En tránsito
Eduardo Jordá
Linternas de calabaza
Podrían ser centenares los textos a reunir de otros tantos escritores españoles, sobre el arte del toreo. Y si bien, por lo que he podido leer en mi afición a este doméstico asunto, triunfarían –no sólo en número, sino en poderosos argumentos, también– los que defienden la lidia de estos brutos, no se puede ni se debe obviar que, desde siempre, ha habido detractores tan hábiles con la palabra como con sus razonamientos. Pero ahí lo tenemos, el toreo, que se transforma en arte cuando se produce la tauromaquia, arte y experiencia a la vez, mezcla de duende y pálpito sobre un suelo de arena en el que se desliza, en danza frenética y elegante, la muerte, envistiendo a la vida esquiva, en medio del miedo, la gloria y la belleza, una mezcla casi imposible en otras cualesquiera circunstancias.

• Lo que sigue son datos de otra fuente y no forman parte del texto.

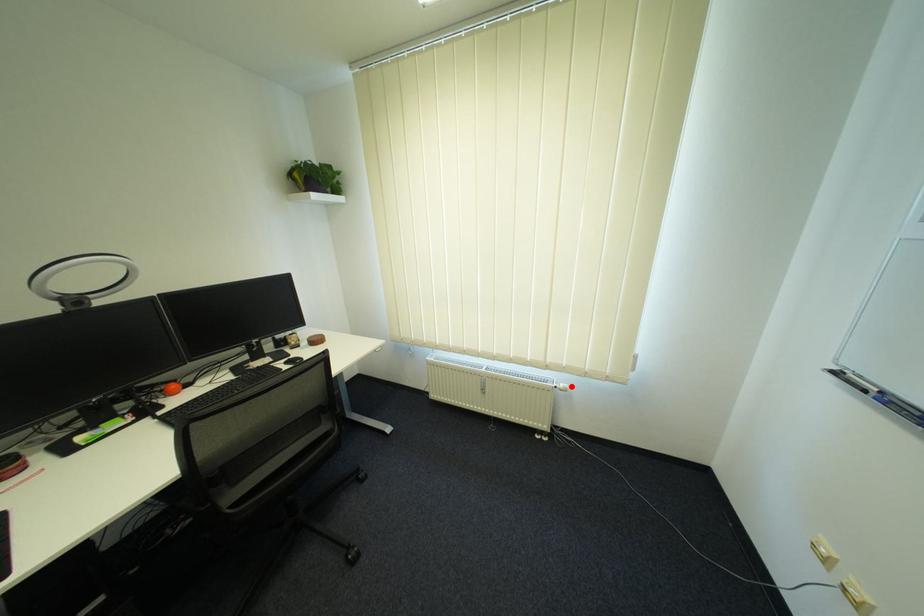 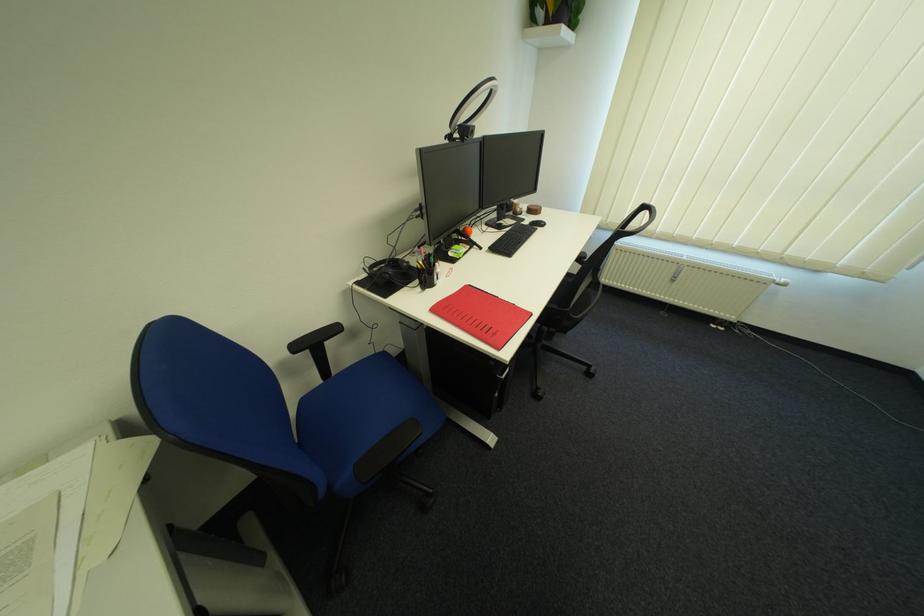 Where in the second image is the point corresponding to the highlighted location from the first image?

(793, 281) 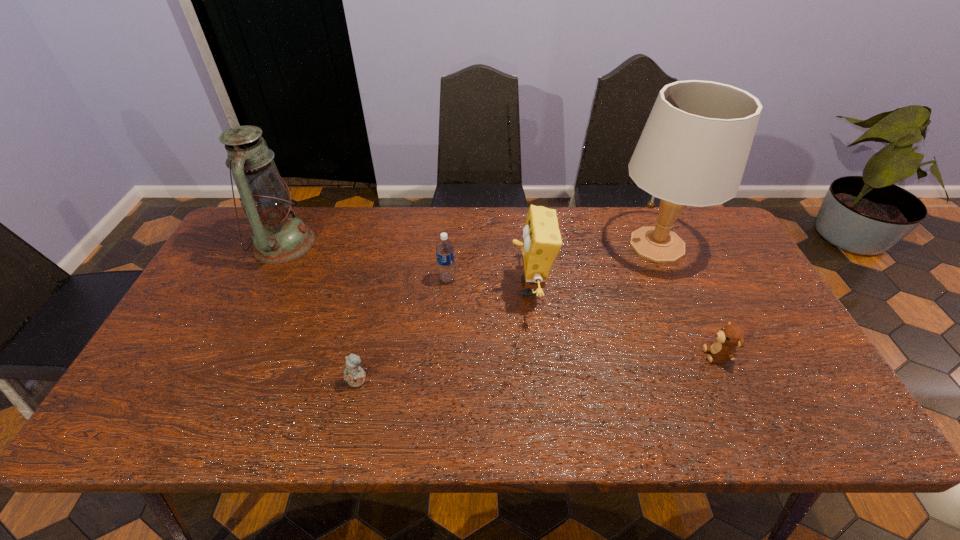 The height and width of the screenshot is (540, 960). In order to click on table lamp in this screenshot , I will do `click(693, 150)`.

Image resolution: width=960 pixels, height=540 pixels. I want to click on the leftmost object, so click(278, 237).

Find the location of a particular element. The height and width of the screenshot is (540, 960). the third object from right to left is located at coordinates (541, 244).

Identify the location of sponge. (541, 244).

The height and width of the screenshot is (540, 960). I want to click on the fourth tallest object, so click(444, 249).

The height and width of the screenshot is (540, 960). What are the coordinates of `the fourth object from right to left` in the screenshot? It's located at (444, 249).

Locate an element on the screen. Image resolution: width=960 pixels, height=540 pixels. the right teddy bear is located at coordinates (732, 335).

Identify the location of the farther teddy bear. (732, 335).

What are the coordinates of `the nearest object` in the screenshot? It's located at (355, 376).

This screenshot has height=540, width=960. Identify the location of the second object from left to right. (355, 376). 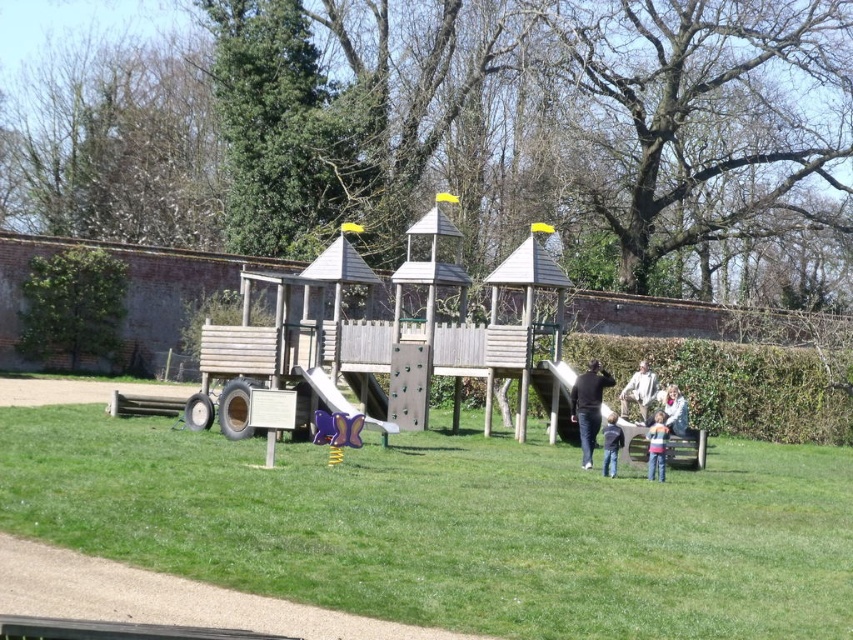 Between white fuzzy jacket at lower right and blue denim jeans at center, which one appears on the left side from the viewer's perspective?

Positioned to the left is blue denim jeans at center.

Is point (675, 410) more distant than point (602, 472)?

Yes, it is.

What do you see at coordinates (674, 410) in the screenshot? The image size is (853, 640). I see `white fuzzy jacket at lower right` at bounding box center [674, 410].

The width and height of the screenshot is (853, 640). Find the location of `white fuzzy jacket at lower right`. white fuzzy jacket at lower right is located at coordinates (674, 410).

Does point (579, 419) come farther from viewer compared to point (618, 456)?

Yes, it is.

Based on the photo, which of these two, black matte jacket at center or blue denim jeans at center, stands taller?

With more height is black matte jacket at center.

The image size is (853, 640). In order to click on black matte jacket at center in this screenshot , I will do point(589,406).

What are the coordinates of `black matte jacket at center` in the screenshot? It's located at (589, 406).

Is black matte jacket at center below white fabric jacket at center?

Incorrect, black matte jacket at center is not positioned below white fabric jacket at center.

Can you confirm if black matte jacket at center is bigger than white fabric jacket at center?

Indeed, black matte jacket at center has a larger size compared to white fabric jacket at center.

Between point (579, 445) and point (643, 420), which one is positioned in front?

Positioned in front is point (643, 420).

Where is `black matte jacket at center`? This screenshot has width=853, height=640. black matte jacket at center is located at coordinates (589, 406). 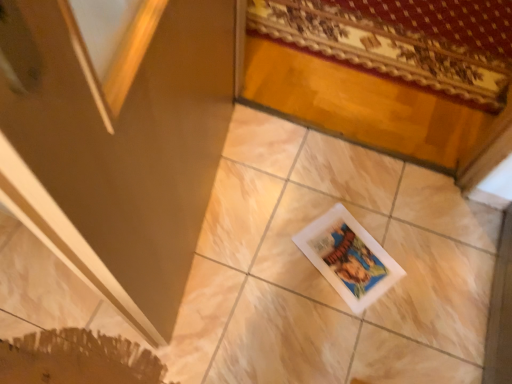 I want to click on free region under patterned fabric mat at upper right (from a real-world perspective), so pyautogui.click(x=388, y=35). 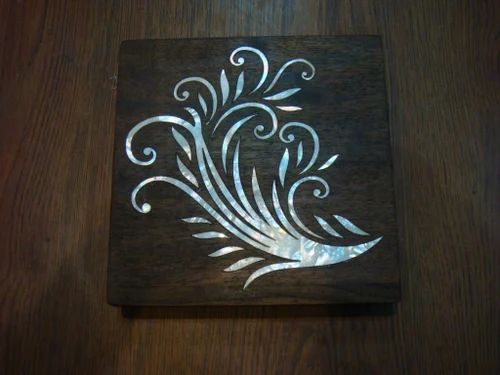 You are a GUI agent. You are given a task and a screenshot of the screen. Output one action in this format:
    pyautogui.click(x=<x>, y=<y>)
    Task: Click on the brown wooden tabletop
    Image resolution: width=500 pixels, height=375 pixels.
    Given the screenshot: What is the action you would take?
    pyautogui.click(x=470, y=138), pyautogui.click(x=51, y=170) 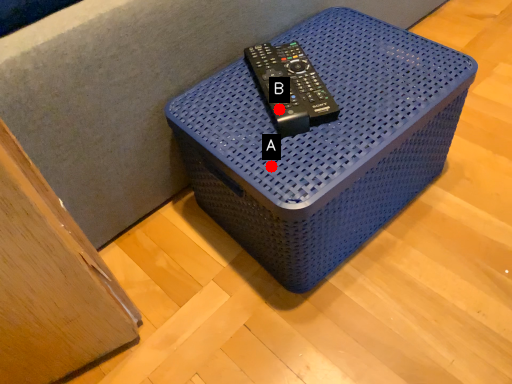 Question: Two points are circled on the image, labeled by A and B beside each circle. Which point appears farthest from the camera in this image?

Choices:
 (A) A is further
 (B) B is further

Answer: (B) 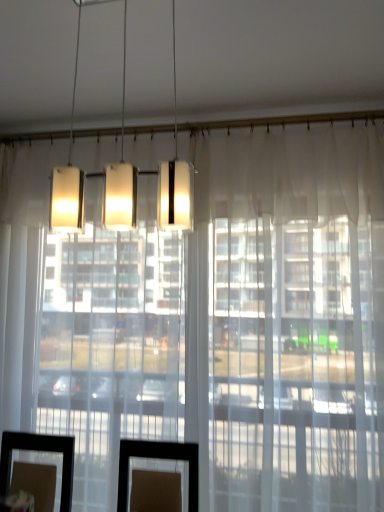 Question: From the image's perspective, is matte white rectangular light fixture at upper center located above transparent glass door at center, which appears as the 1th glass door when viewed from the right?

Choices:
 (A) yes
 (B) no

Answer: (A)

Question: Considering the relative positions of matte white rectangular light fixture at upper center and transparent glass door at center, which appears as the 1th glass door when viewed from the right, in the image provided, is matte white rectangular light fixture at upper center in front of transparent glass door at center, which appears as the 1th glass door when viewed from the right,?

Choices:
 (A) no
 (B) yes

Answer: (B)

Question: Does matte white rectangular light fixture at upper center have a greater width compared to transparent glass door at center, arranged as the 2th glass door when viewed from the left?

Choices:
 (A) no
 (B) yes

Answer: (A)

Question: Is matte white rectangular light fixture at upper center thinner than transparent glass door at center, arranged as the 2th glass door when viewed from the left?

Choices:
 (A) no
 (B) yes

Answer: (B)

Question: Is matte white rectangular light fixture at upper center positioned behind transparent glass door at center, which appears as the 1th glass door when viewed from the right?

Choices:
 (A) yes
 (B) no

Answer: (B)

Question: Is transparent glass door at center, which appears as the 1th glass door when viewed from the right, a part of matte white rectangular light fixture at upper center?

Choices:
 (A) yes
 (B) no

Answer: (B)

Question: Considering the relative sizes of transparent glass door at center, the first glass door from the left, and transparent glass door at center, arranged as the 2th glass door when viewed from the left, in the image provided, is transparent glass door at center, the first glass door from the left, taller than transparent glass door at center, arranged as the 2th glass door when viewed from the left,?

Choices:
 (A) no
 (B) yes

Answer: (A)

Question: Is the depth of transparent glass door at center, the first glass door from the left, greater than that of transparent glass door at center, arranged as the 2th glass door when viewed from the left?

Choices:
 (A) no
 (B) yes

Answer: (B)

Question: From a real-world perspective, does transparent glass door at center, the first glass door from the left, sit lower than transparent glass door at center, which appears as the 1th glass door when viewed from the right?

Choices:
 (A) no
 (B) yes

Answer: (A)

Question: Does transparent glass door at center, the first glass door from the left, turn towards transparent glass door at center, arranged as the 2th glass door when viewed from the left?

Choices:
 (A) yes
 (B) no

Answer: (B)

Question: Is transparent glass door at center, which is the second glass door from right to left, to the left of transparent glass door at center, which appears as the 1th glass door when viewed from the right, from the viewer's perspective?

Choices:
 (A) yes
 (B) no

Answer: (A)

Question: Considering the relative sizes of transparent glass door at center, which is the second glass door from right to left, and transparent glass door at center, which appears as the 1th glass door when viewed from the right, in the image provided, is transparent glass door at center, which is the second glass door from right to left, shorter than transparent glass door at center, which appears as the 1th glass door when viewed from the right,?

Choices:
 (A) no
 (B) yes

Answer: (B)

Question: Would you say transparent glass door at center, the first glass door from the left, is outside matte white rectangular light fixture at upper center?

Choices:
 (A) yes
 (B) no

Answer: (A)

En esta Granada, que ha tenido sucesivas tres plazas de toros –en ocasión dos simultáneas– sí es cierto que la afición debe tributo y reconocimiento a muchos y muy diversos hombres –y alguna mujer, también– que han destacado en el llamado “planeta de los toros”, empuñando con mano firme y sabia brillante estoque y jugando, en el aire de la tarde, una sutil danza con la muleta roja de sangre, sabiendo engañar con innegable maestría la negra carga de muerte, acurrucada –agazapada– en la cuna, entre las astas temibles de la bestia.

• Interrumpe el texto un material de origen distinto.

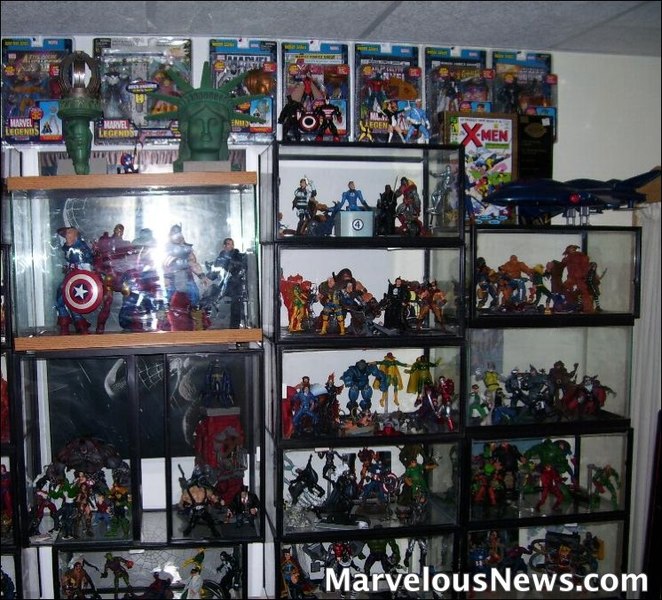 You are a GUI agent. You are given a task and a screenshot of the screen. Output one action in this format:
    pyautogui.click(x=<x>, y=<y>)
    Task: Click on the glass bottom of shelf
    This screenshot has height=600, width=662.
    Given the screenshot: What is the action you would take?
    pyautogui.click(x=158, y=531), pyautogui.click(x=438, y=519), pyautogui.click(x=608, y=504), pyautogui.click(x=433, y=430), pyautogui.click(x=604, y=418) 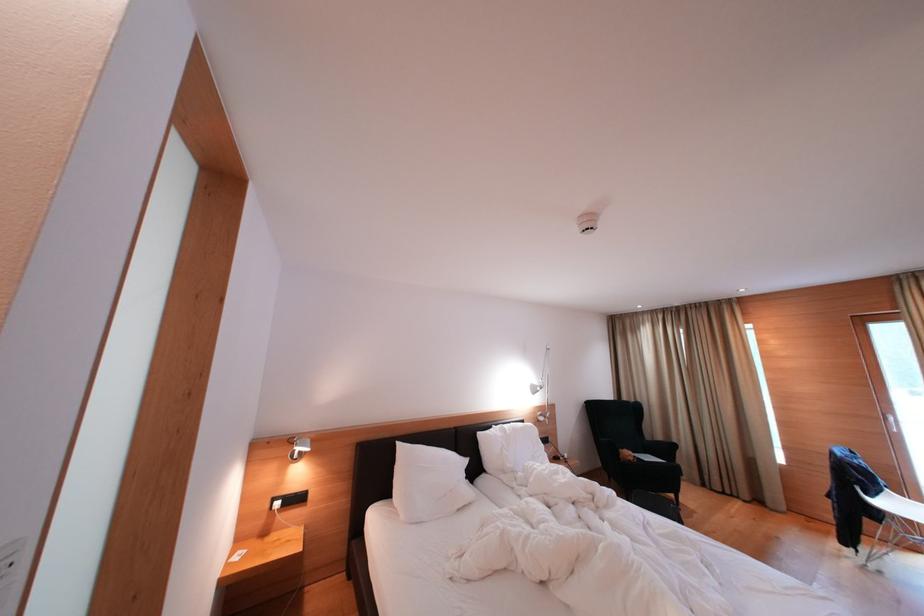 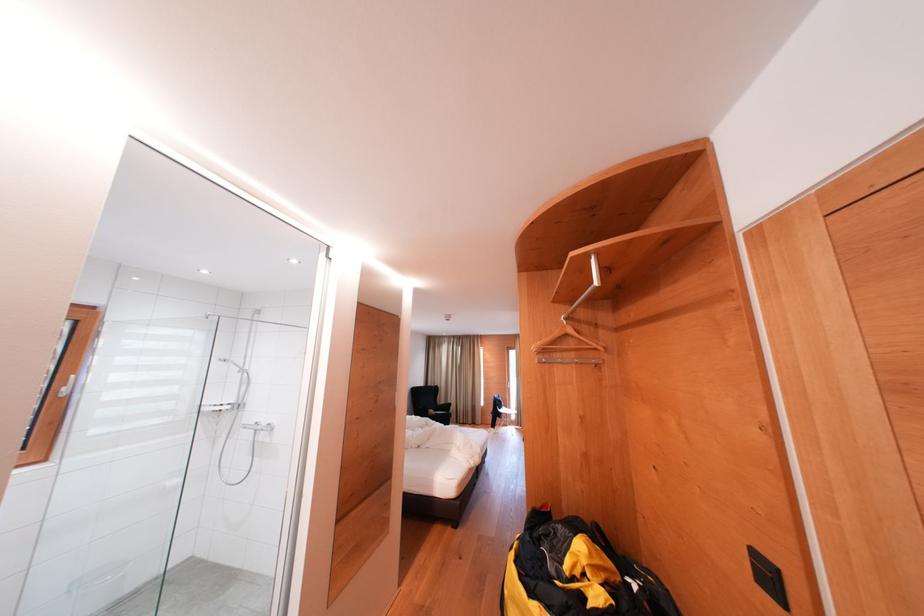 In the second image, find the point that corresponds to point 635,458 in the first image.

(439, 416) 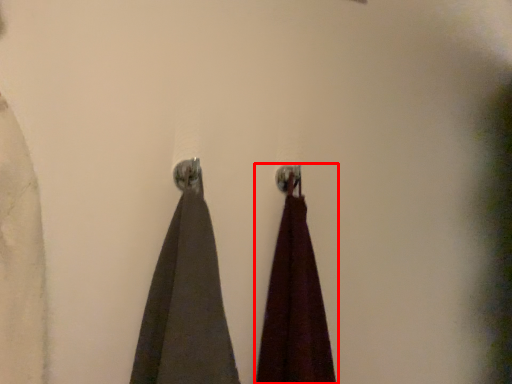 Question: Considering the relative positions of curtain (annotated by the red box) and curtain in the image provided, where is curtain (annotated by the red box) located with respect to the staircase?

Choices:
 (A) right
 (B) left

Answer: (A) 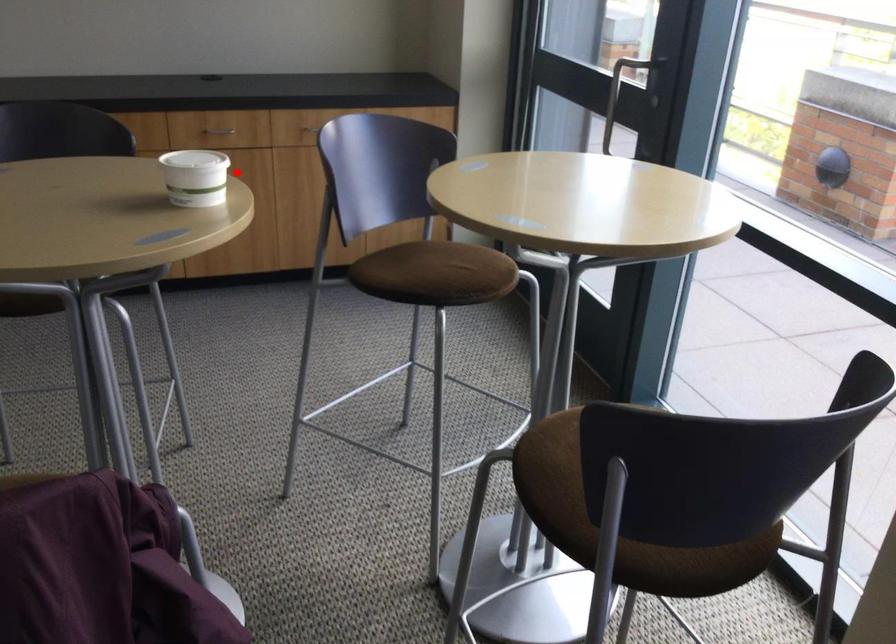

Pero, asimismo, no es menos verdad que el poeta más grande de tiempo contemporáneo y profundo dramaturgo, cual fue –cual es– Federico García Lorca, llevó entre sus letras el elogio más luminoso hacia el arte de los toros. Y no sólo en el tremendo y arrebatador Llanto por Ignacio Sánchez Mejías, elegía taurina por antonomasia, sino a lo largo de toda su producción poética, teatral y ensayística. En cierta tertulia, dijo el poeta de Granada: “El duende en los toros adquiere sus acentos más impresionantes porque tiene que luchar, por un lado, con la muerte, que puede destruirlo; y, por otro lado, con la geometría, con la medida, base fundamental de la fiesta. El toro –dijo– tiene su órbita; el torero la suya. Y entre órbita y órbita, un punto de peligro donde está el vértice del terrible juego”. Es una definición grandiosa, sintética y magistral al tiempo, propia de un genio con la emoción y el sentimiento.

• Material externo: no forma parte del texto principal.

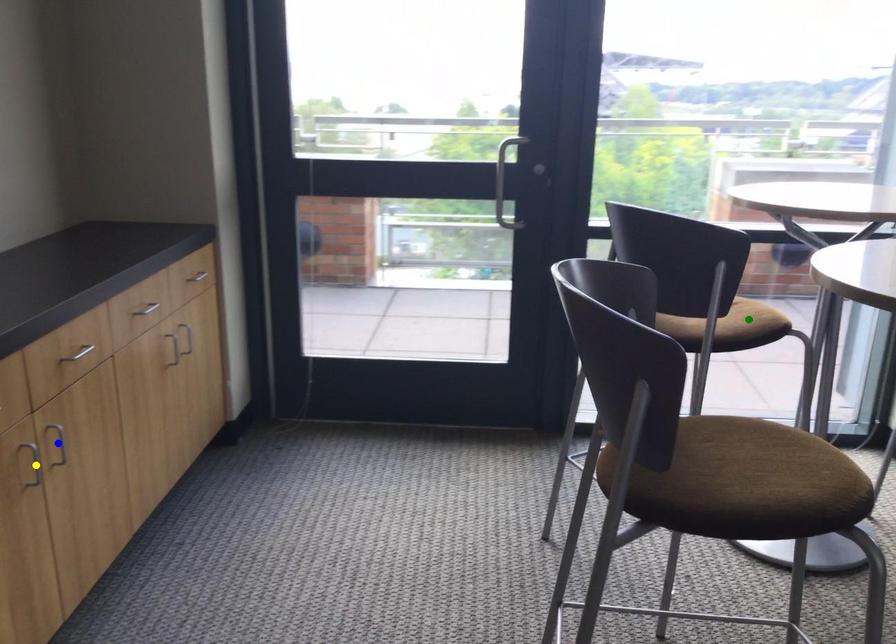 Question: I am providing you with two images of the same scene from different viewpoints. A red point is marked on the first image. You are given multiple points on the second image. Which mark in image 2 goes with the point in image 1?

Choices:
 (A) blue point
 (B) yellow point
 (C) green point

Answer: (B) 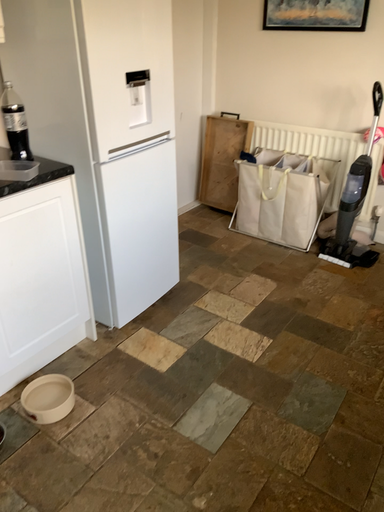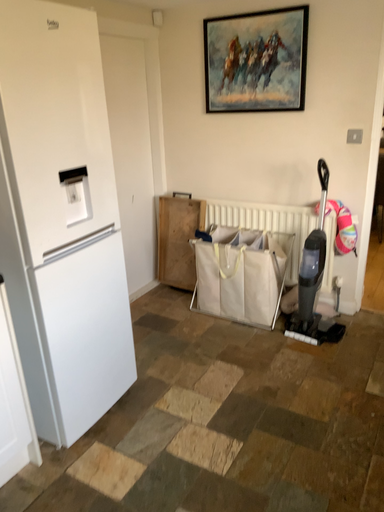 Question: How did the camera likely rotate when shooting the video?

Choices:
 (A) rotated upward
 (B) rotated downward

Answer: (A)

Granada ha determinado hacer –aunque algo tardío, pero feliz, siempre– público homenaje a su poeta y dramaturgo universal. En El Corpus Granada va a vestir la plaza de toros de Federico, sabrá, seguro, llenarla de risas y de pasión, de silencios y latidos contenidos bajo miradas de plata de redonda luna lunera, hojas verdes de parra fresca con meriendas escondidas y dibujos entrañables de figuras imposibles. Hay que felicitar a la empresa de la plaza y a la Fundación del Toro de Lidia. ¿O no?